On June 9, 2010, Green Lantern writers Greg Berlanti (who would later create the 2014 TV series based on the Flash), Michael Green and Marc Guggenheim were hired to pen a treatment of the Flash film. The Flash script was to be based on the recent run by DC's Chief Creative Officer Geoff Johns. Mazeau told Blastr.com that the studio was still actively developing the big screen take on the DC Comics' character and that the project was still active. On July 20, 2013, The Hollywood Reporter has reported that the film was rumored to be released in 2016 but it has not been announced. In October 2014, Warner Bros. announced The Flash would be released in 2018 as the sixth installment of the DC Extended Universe. Ezra Miller was cast to play the title role of Barry Allen. The Flash was later postponed to 2022, with Miller providing assistance to re-writing the script following creative differences with original directors/screenwriters John Francis Daley and Jonathan Goldstein. It was later revealed in July 2019, that Andy Muschietti would officially be directing the film, with Christina Hodson serving as the screenwriter. In June 2020, TheWrap reported that Michael Keaton was in early talks to reprise his role of Bruce Wayne / Batman from Tim Burton's Batman (1989) and Batman Returns (1992).
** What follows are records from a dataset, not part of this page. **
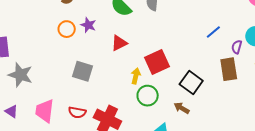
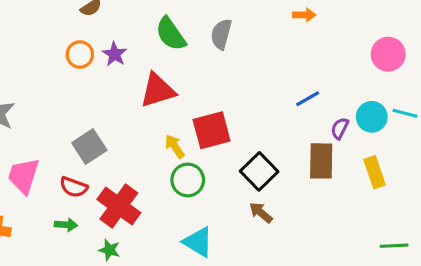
red triangle: (119, 43) -> (158, 90), size x1.4
gray square: (83, 71) -> (89, 147), moved, turned 30
yellow arrow: (136, 76) -> (175, 146), turned -56
brown arrow: (182, 108) -> (261, 213), moved

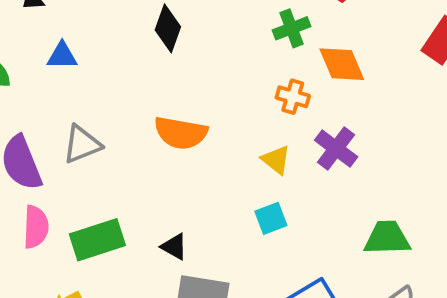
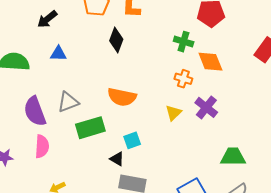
green cross: (291, 28) -> (184, 42), turned 36
yellow triangle: (276, 160) -> (174, 113), turned 36
cyan square: (271, 218) -> (132, 140), moved
green rectangle: (97, 240) -> (90, 128), moved

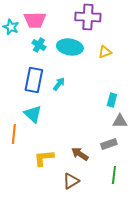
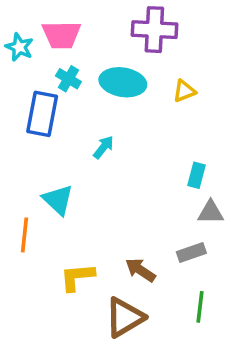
blue rectangle: (34, 80) -> (42, 114), moved
brown triangle: (71, 181) -> (125, 317), size x1.4

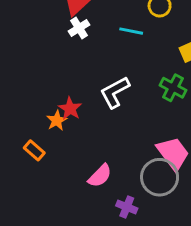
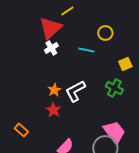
red star: (70, 109) -> (53, 110), moved
orange star: (57, 121) -> (54, 90), moved

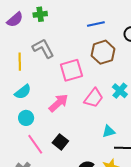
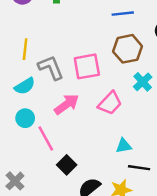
gray L-shape: (43, 48) -> (51, 68), moved
cyan cross: (120, 91) -> (143, 82), moved
black square: (60, 142) -> (67, 165), moved
pink line: (35, 144) -> (46, 138), moved

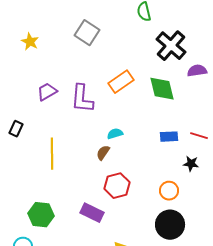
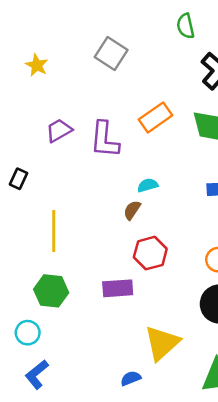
yellow line: (52, 154) -> (54, 231), moved
purple rectangle: (92, 213) -> (118, 288), turned -30

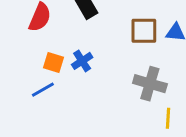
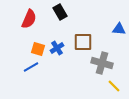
brown square: (144, 31) -> (83, 42), moved
yellow line: (168, 118) -> (114, 86), turned -48

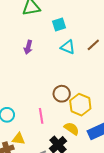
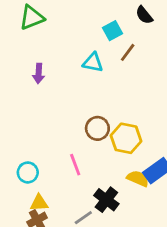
cyan square: (59, 25) -> (112, 31), moved
yellow semicircle: (72, 129) -> (138, 179), moved
yellow triangle: (18, 139) -> (39, 203), moved

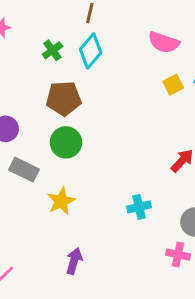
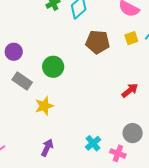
brown pentagon: (64, 98) -> (98, 42), moved
cyan cross: (139, 207) -> (93, 143), moved, turned -35

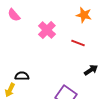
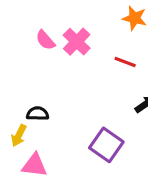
pink semicircle: (14, 15) -> (45, 40), moved

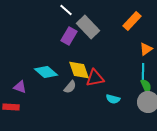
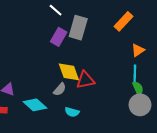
gray rectangle: (88, 27) -> (78, 28), turned 60
cyan diamond: (46, 72) -> (35, 105), moved
cyan semicircle: (113, 99) -> (72, 112), moved

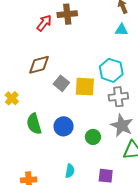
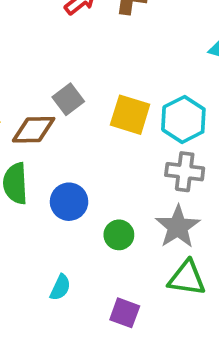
brown diamond: (39, 65) -> (34, 130), moved
gray square: (61, 83) -> (68, 99), moved
yellow square: (85, 87) -> (130, 115), moved

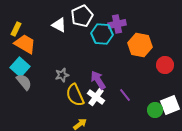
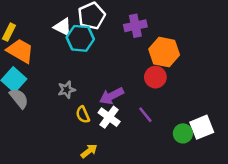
cyan hexagon: (102, 34) -> (80, 38), moved
red circle: (165, 65) -> (155, 77), moved
purple arrow: (98, 80) -> (112, 96), turned -84
yellow semicircle: (75, 95) -> (83, 115), size x0.6

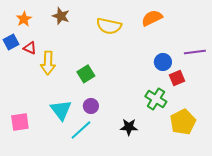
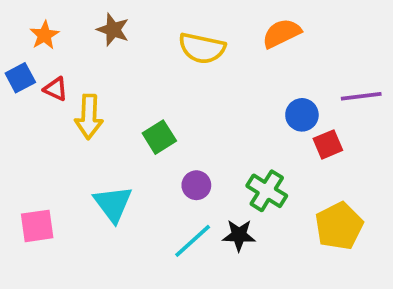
green cross: (156, 99) -> (267, 191), moved
purple circle: (91, 106) -> (196, 185), moved
cyan line: (81, 130) -> (193, 241), moved

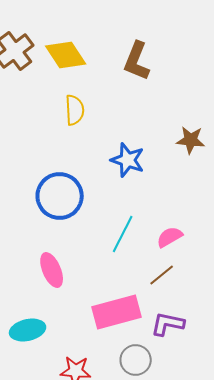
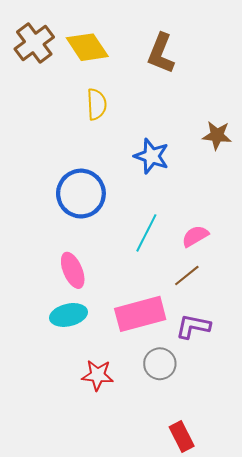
cyan ellipse: (28, 330) -> (69, 315), moved

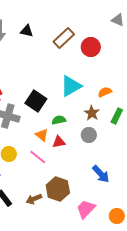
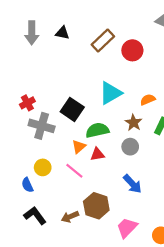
green semicircle: (59, 120) -> (97, 130), size x1.5
orange triangle: (42, 135) -> (79, 147), turned 40
blue arrow: (101, 174) -> (132, 184), moved

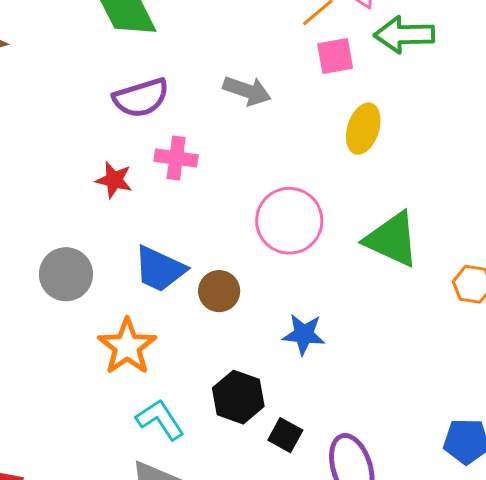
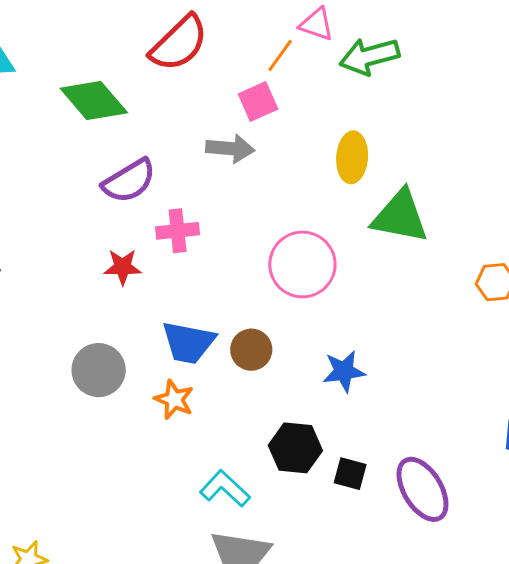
pink square: (335, 56) -> (258, 101), moved
green triangle: (392, 239) -> (400, 216), moved
orange star: (127, 347) -> (174, 399), moved, size x0.7

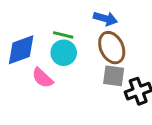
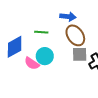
cyan circle: (64, 53) -> (45, 56), moved

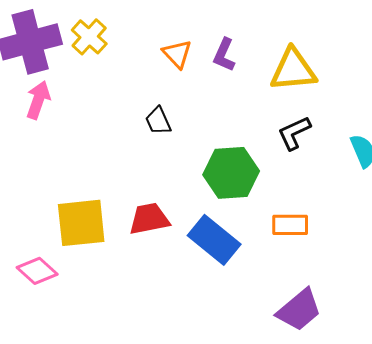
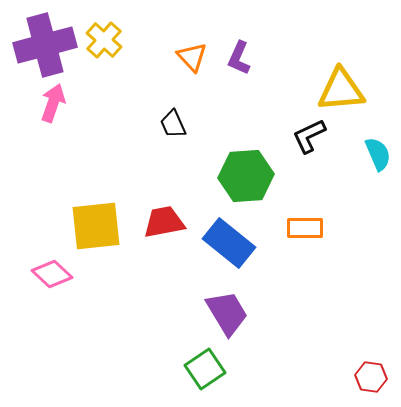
yellow triangle: (293, 70) -> (341, 90), moved
purple trapezoid: (299, 310) -> (227, 313), moved, turned -81

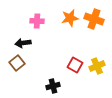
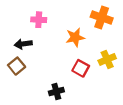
orange star: (70, 18) -> (75, 37), moved
yellow cross: (97, 66) -> (107, 59), moved

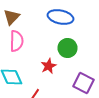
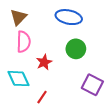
red star: (48, 66) -> (44, 62), moved

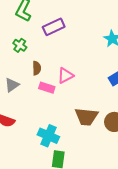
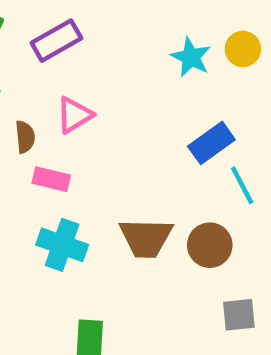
pink triangle: (65, 76) -> (74, 115), moved
cyan cross: (48, 136) -> (62, 245), moved

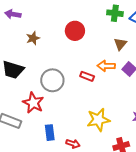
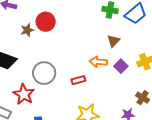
red circle: (75, 31) -> (46, 22), moved
red rectangle: (87, 76) -> (78, 80), moved, turned -40

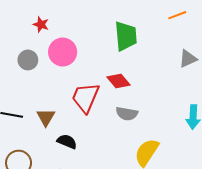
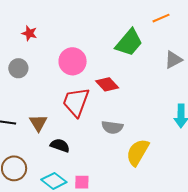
green trapezoid: (126, 36) -> (129, 43), moved, turned 48
pink circle: (63, 52) -> (73, 61), moved
gray semicircle: (127, 114) -> (112, 127), moved

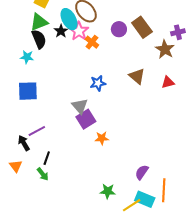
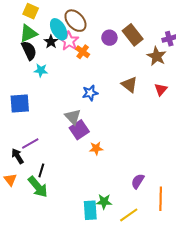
cyan star: (27, 57) -> (41, 70), moved
red triangle: (168, 82) -> (161, 89), turned -32
green arrow: (43, 174) -> (38, 187), size x1.6
cyan rectangle: (145, 199) -> (90, 210), moved, turned 66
In August 2020, it officially confirmed that Keaton had signed on and that Ben Affleck would be reprising his role of Bruce Wayne / Batman from the DC Extended Universe. Filming began on April 19, 2021, at Warner Bros. Studios, Leavesden in Hertfordshire, England.

Once Zack Snyder received approval from WarnerMedia to film additional footage for his director's cut of Justice League in 2020, Miller, who at the time was taking part of filming for Fantastic Beasts: The Secrets of Dumbledore (2022) in London, was able to film their scenes as Barry Allen / Flash remotely, as Snyder directed the additional scene with Miller over Zoom. Snyder's video feed played through a stand on a table enabling him to direct Miller and the crew, who filmed the scene on his behalf.

Characterization

As portrayed in the films, Barry Allen is a remarkably intelligent and determined individual, studying to be a forensic scientist to prove the innocence of his imprisoned father Henry Allen in the death of his mother Nora Allen. As the Flash, Barry is determined to keep his secret identity a secret from others, demonstrated by the many excuses he came up with when confronted by Bruce Wayne, despite none of them being convincing enough to fool the latter. When finally exposed by Bruce, Barry is quick to agree to join the Justice League, due to his great desire to gain friends he could relate to. He deals with insecurity and a tragic past much like the other superheroes in the DCEU, but retains a humorous, talkative personality and positive attitude. Ezra Miller has described his portrayal of the character as "an exploration of a multi-dimensional human being" while exploring the character's consideration as a superhero and a person to "feel the humanity of someone who is heroic — or the heroism of someone who is a flawed, deeply human person." In addition, Barry is implied to be a fan of Rick and Morty and has an extremely fast metabolism due to his superhero activities.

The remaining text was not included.